Benefits of a Solo 401(k)
Higher contribution amounts for lower incomes. If you only earn a few thousand dollars in freelance income for the year, you can contribute much more to a solo 401(k) than you can to a SEP.
You can contribute up to 100% of your self-employed income, with a $19,500 maximum for 2020 (or $26,000 if 50 or older). If you earn more than that, you can also contribute about 20% of your net income from self-employment, as long your combined contributions don’t exceed the $57,000 limit. That means if you earned $15,000 from self-employment in 2020, you could contribute about $15,000 to the solo 401(k), but you could only contribute about $3,000 to the SEP.
“The first criteria most people use in choosing between a SEP and a solo 401(k) is how much can I contribute to it?” says Dave Cherill, a certified public accountant in New York and member of the American Institute of CPAs’ Personal Financial Planning Executive Committee. “Normally the solo 401(k) allows for a greater contribution, especially in cases where there is limited self-employed income.”

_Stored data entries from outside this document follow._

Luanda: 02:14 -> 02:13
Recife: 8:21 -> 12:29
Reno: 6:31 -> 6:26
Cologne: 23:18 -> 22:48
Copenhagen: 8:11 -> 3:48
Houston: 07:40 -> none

The solo 401(k) can also come out ahead if you earn more. Fidelity, which offers both types of plans, has a self-employed plan calculator that compares the maximum contribution amount for a SEP and a solo 401(k) based on your age and your income. If you’re a sole proprietor under age 50 whose net business profit for the year is $75,000, for example, you can contribute $13,940 to a SEP IRA or $33,440 to a solo 401(k) (which is $19,500 as the employee plus $13,940 as the employer).
“The solo 401(k) is going to allow larger contributions until income is up to about $300,000,” says Michelle Morris, a certified financial planner and enrolled agent in Quincy, Massachusetts. For the specific calculations for self-employed people, see the worksheets in IRS Publication 560, Retirement Plans for Small Business. Your plan administrator can also help you with the calculations.

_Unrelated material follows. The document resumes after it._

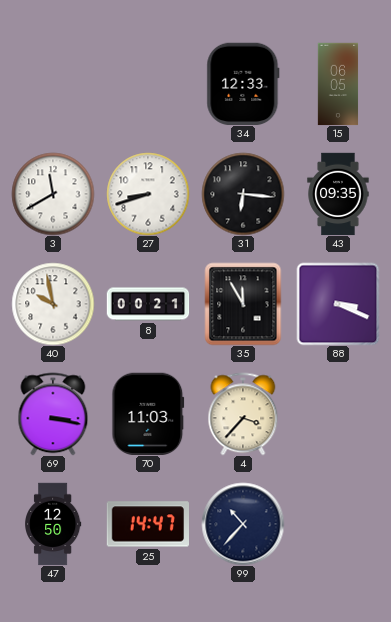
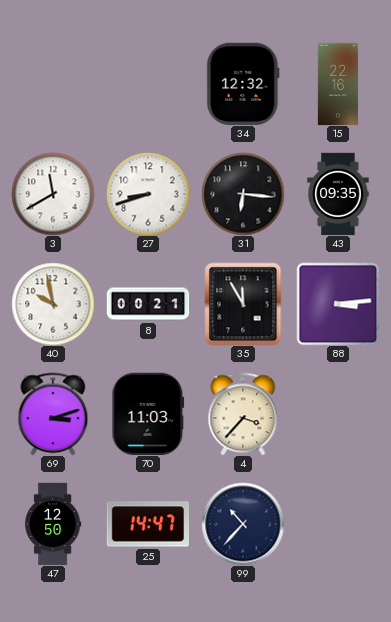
34: 12:33 -> 12:32
15: 06:05 -> 22:16
88: 3:19 -> 3:14
69: 3:17 -> 3:12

Catch-up contributions for age 50 and older. You can contribute more to a solo 401(k) as an employee if you’re age 50 or older. You can add $6,500 in catch-up contributions, bringing the total of employee contributions to $26,000. The SEP doesn’t have catch-up contributions, says Melissa Ridolfi, vice president, retirement and college leadership at Fidelity Investments.
You may have a Roth solo 401(k) option with tax-free withdrawals. Similar to a Roth IRA, your contributions to a Roth solo 401(k) are not tax-deductible, but you can withdraw the money tax-free in retirement. Having a pot of tax-free money to tap in retirement can be particularly helpful if most of your savings is in tax-deferred 401(k)s and traditional IRAs, and if your income is too high to contribute to a Roth IRA — there are no income limits to be able to contribute to a Roth solo 401(k). “I was recently working with a client and showed her that there was about an 11 percentage point bump in her retirement probability of success by saving in the Roth rather than the traditional solo 401(k),” says James Brewer, a certified financial planner and CEO of Envision Wealth Planning in Chicago. The Roth solo 401(k) is even more valuable if tax rates rise in the future. “For people who are getting phased out of the Roth IRA income limits, this gives them greater flexibility,” he says.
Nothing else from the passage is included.